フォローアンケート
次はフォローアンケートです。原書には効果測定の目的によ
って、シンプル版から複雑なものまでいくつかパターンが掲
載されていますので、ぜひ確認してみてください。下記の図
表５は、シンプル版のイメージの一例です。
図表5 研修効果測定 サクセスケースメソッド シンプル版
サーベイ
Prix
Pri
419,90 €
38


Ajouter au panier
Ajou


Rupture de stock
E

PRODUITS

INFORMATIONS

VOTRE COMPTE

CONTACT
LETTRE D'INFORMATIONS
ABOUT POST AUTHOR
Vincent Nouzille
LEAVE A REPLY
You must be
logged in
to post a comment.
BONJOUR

--

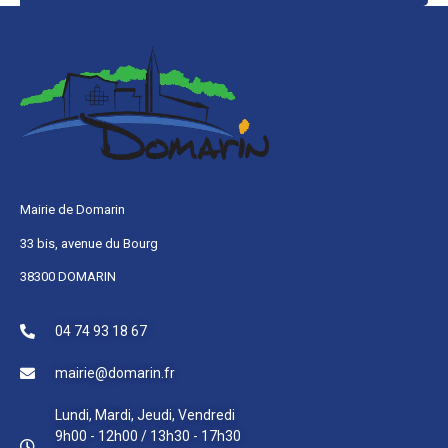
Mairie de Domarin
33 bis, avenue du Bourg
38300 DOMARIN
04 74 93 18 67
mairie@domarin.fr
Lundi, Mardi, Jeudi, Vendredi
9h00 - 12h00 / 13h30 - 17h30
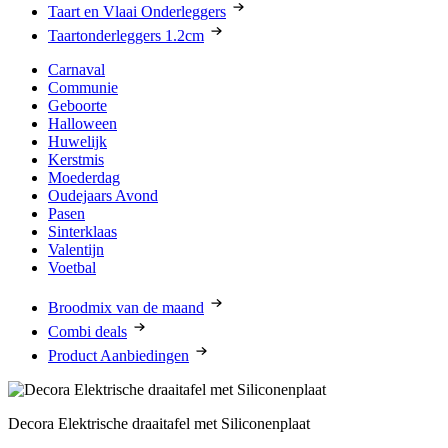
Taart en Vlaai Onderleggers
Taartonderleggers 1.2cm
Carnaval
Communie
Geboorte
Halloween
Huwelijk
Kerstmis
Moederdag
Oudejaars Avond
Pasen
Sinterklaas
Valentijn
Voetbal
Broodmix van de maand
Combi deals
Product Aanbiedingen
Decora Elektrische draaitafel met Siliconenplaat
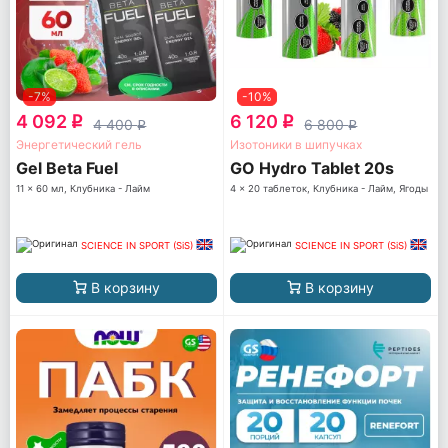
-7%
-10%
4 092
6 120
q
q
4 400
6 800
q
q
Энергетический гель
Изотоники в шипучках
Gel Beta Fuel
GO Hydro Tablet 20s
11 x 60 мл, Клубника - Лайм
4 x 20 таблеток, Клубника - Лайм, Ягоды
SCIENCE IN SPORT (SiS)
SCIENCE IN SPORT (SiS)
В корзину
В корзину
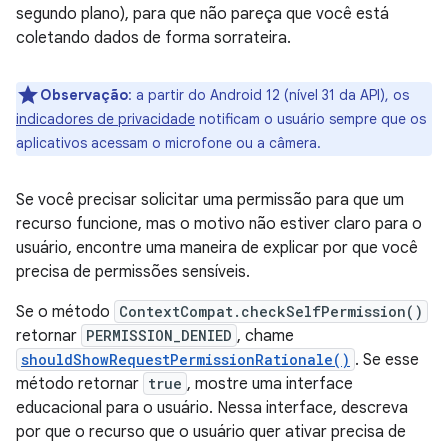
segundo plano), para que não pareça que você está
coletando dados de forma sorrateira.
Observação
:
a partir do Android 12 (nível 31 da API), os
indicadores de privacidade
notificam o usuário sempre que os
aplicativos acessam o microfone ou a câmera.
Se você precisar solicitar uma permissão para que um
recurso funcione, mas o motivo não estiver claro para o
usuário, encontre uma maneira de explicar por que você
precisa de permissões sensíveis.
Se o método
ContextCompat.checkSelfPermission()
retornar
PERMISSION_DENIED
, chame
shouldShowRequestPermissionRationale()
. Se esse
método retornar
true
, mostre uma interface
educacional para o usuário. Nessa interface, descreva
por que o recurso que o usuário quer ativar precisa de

**Exercise objective**
The reply should hold only the lines of the listing above starting at the line containing "mostre uma interface" and ending at the line containing "por que o recurso", exactly as written.

**Result**
, mostre uma interface
educacional para o usuário. Nessa interface, descreva
por que o recurso que o usuário quer ativar precisa de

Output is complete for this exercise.